4-D SEISMIC FIELD DATA
Several 3-D seismic data sets have been acquired over the injector pattern of Figure . Two baseline surveys were collected prior to steam injection for comparison with surveys taken during steam injection. The repeatability of the seismic measurements was confirmed with two baseline surveys to ensure that changes in repeated 3-D surveys were due to subsurface conditions, not acquisition-related variations.
Each 3-D survey consists of 301 shots fired into a fixed array of 480 receivers. Each shotpoint consists of a small dynamite charge (50 g) fired in a shot hole at 45 ft. depth. Each receiver is a single hydrophone immersed in water at 20 ft. depth. Frequencies in the data exceed 200 Hz at a 1 ms sample interval. The maximum offset in the data is 480 m, with a good range of offset and azimuthal coverage. Maximum fold is 80 in the center of the pattern. A complete 3-D survey can be acquired in one day. Figure shows the bin centers for the 3-D survey, and Figure shows the fold chart.
To date, five repeated seismic monitor surveys have been obtained with identical acquisition parameters. Shot and receiver holes were predrilled and reoccupied for each monitor survey. Both sets of holes are cased down to just above the source or shot depth. Dynamite charges were lowered and tamped with sand for each survey, and the small charge size was chosen for good bandwidth and negligible hole damage. Hydrophones were lowered into each receiver hole and filled with water. Repeat surveys were acquired at intervals ranging from two months after steam injection, to 19 months after steam injection, with an average 4 month repeat interval. In this paper, I will concentrate on the baseline survey and the second monitor after 5 months of steam injection.
Figure shows 3-D stacked inline sections of the baseline, monitor and the difference between the two. The location of the inline sections passes through the two temperature observation wells and the steam injector. Figure shows the same display of 3-D migrated inline data. Figure shows a time slice at 204 ms before and after steam injection. The top of the main reservoir is at about 160 ms, and the base is just below 200 ms. Steam had been injected continuously into this zone for five months at the time of this monitor survey.
The inline stacks and migrations show that data above the reservoir (less than 150 ms) is highly repeatable. The only major difference above the reservoir is the effect of the borehole region being heated by a possible steam leak causing time sag in the center of the profile. This is most notable in the migrated section of Figure , and labeled with a ``B''. The stacked sections show a large diffraction response, labeled ``D'', which has an apex at about 200 ms, at the base of the reservoir. Weaker diffraction responses are less visible at the top of the reservoir around 160 ms. These diffractions are probably due to the steam zone, as will be demonstrated in the seismic modeling section of this paper.
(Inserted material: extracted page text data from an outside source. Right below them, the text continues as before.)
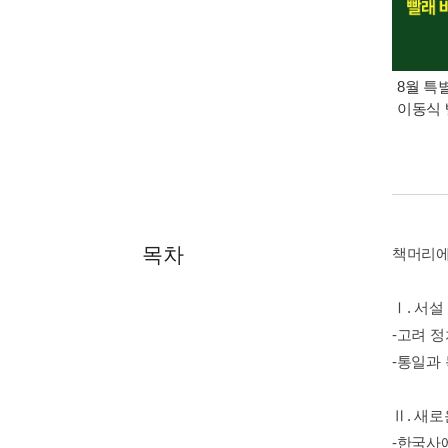
8월 특
이동식 
목차
책머리
Ⅰ. 서설
-고려 
-통일과
Ⅱ. 새
-한국사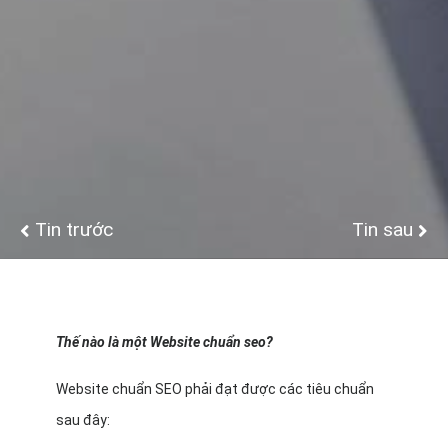
Tin trước
Tin sau
Thế nào là một Website chuẩn seo?
Website chuẩn SEO phải đạt được các tiêu chuẩn
sau đây: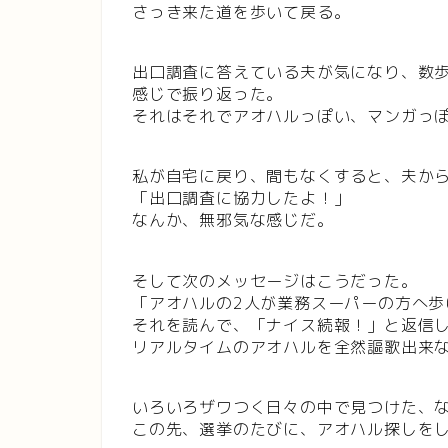
さっき来た道を歩いて戻る。
出口調査に答えている夫が気になり、数
感じで振り返った。
それはそれでアオハルっぽい、マンガっぽ
私が自宅に戻り、間もなくすると、夫か
「出口調査に協力したよ！」
なんか、無邪気な感じだ。
そして次のメッセージはこうだった。
「アオハルの2人が業務スーパーの方へ歩
それを読んで、「ナイス続報！」と返信
リアルタイムのアオハルを全然謳歌出来
いろいろザワつく日々の中で見つけた、
この先、選挙のたびに、アオハル探しを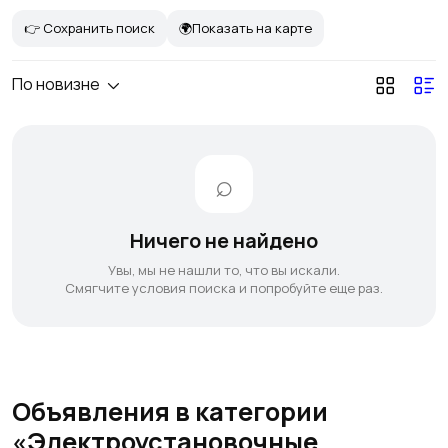
👉 Сохранить поиск
🌍Показать на карте
По новизне
Ничего не найдено
Увы, мы не нашли то, что вы искали.
Смягчите условия поиска и попробуйте еще раз.
Объявления в категории
«Электроустановочные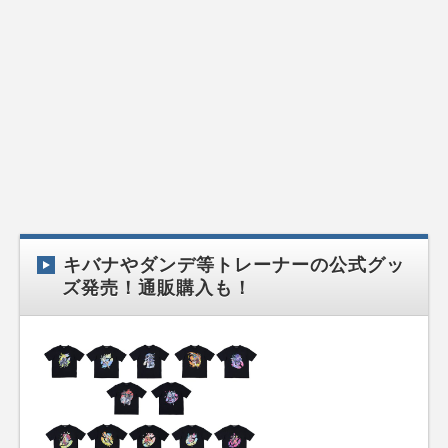
キバナやダンデ等トレーナーの公式グッ
ズ発売！通販購入も！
The migrated sections in Figure show that major changes in the seismic data have occurred near the injection well (center) within the reservoir zone from 160-200 ms. The bright reflections labeled ``S'' are probably due to presence of steam, and cause time sag (velocity decrease) below the reservoir at the injector site. A very anomalous polarity change has been caused by the process of steamflooding, and is labeled ``P'' in the sections. This strong polarity change is visible in both the stacked and migrated sections, and is asymmetric in that it occurs on one side of the injector, but not the other. Additionally, there appear to be some time pull-ups (velocity increase) very close to the injector, which give a sinusoidal shape to the reflector at 200 ms, most visible in the monitor migration. The difference sections show that within the reservoir zone only a narrow width of about 50 m is affected by steam injection. However, below the reservoir base of 200 ms, large changes have occurred in the seismic data for a full 350 m out to both edges of the survey.
The time slices at 204 ms in Figure show dramatic change at the base of the reservoir. A bright reflective disk with a diameter of 50 m, labeled ``S'', is centered about the injector, surrounded by a thin (20 m) dark gray annulus. A larger black ``front'' extends out to the edge of the survey to the east and south, labeled ``P'', and corresponds to the polarity reversal seen in the inline sections.
Since reflections from the region above the top of the reservoir are seen to be very repeatable in both surveys, we can be certain that changes in and below the reservoir are due to the steamflood process. These dramatic changes in seismic data during 5 months of steam injection raise many interesting questions.
In the following sections, I attempt to answer some of these questions by carefully considering steamflood fluid-flow physics, rock physics measurements, and finite-difference seismic modeling in comparison with these data displays.
RESERVOIR FLUID FLOW
The seismic monitor data were recorded over a 7-spot steamflood pattern (six producing wells in a hexagon plus one central injector), and fits within a square of about 350 m on a side. The main reservoir zone is at approximately 200 m depth and consists of very unconsolidated sands, silts and clays. Porosity and permeability range from 37-42% and 1.2-8.5 Darcy respectively. The heavy oil has an API gravity of 22 degrees, and viscosities of 150-1000 cp. Oil saturations range from 29-69%, and there is a residual gas saturation of about 10% in pore space caused by previous pressure depletion. The overburden pressure is 530 psi, and pore pressures range from 100 psi (pre-steam) to 350 psi at the injector during steamflooding. Reservoir temperatures range from 100 F (ambient) to 350 F (steam).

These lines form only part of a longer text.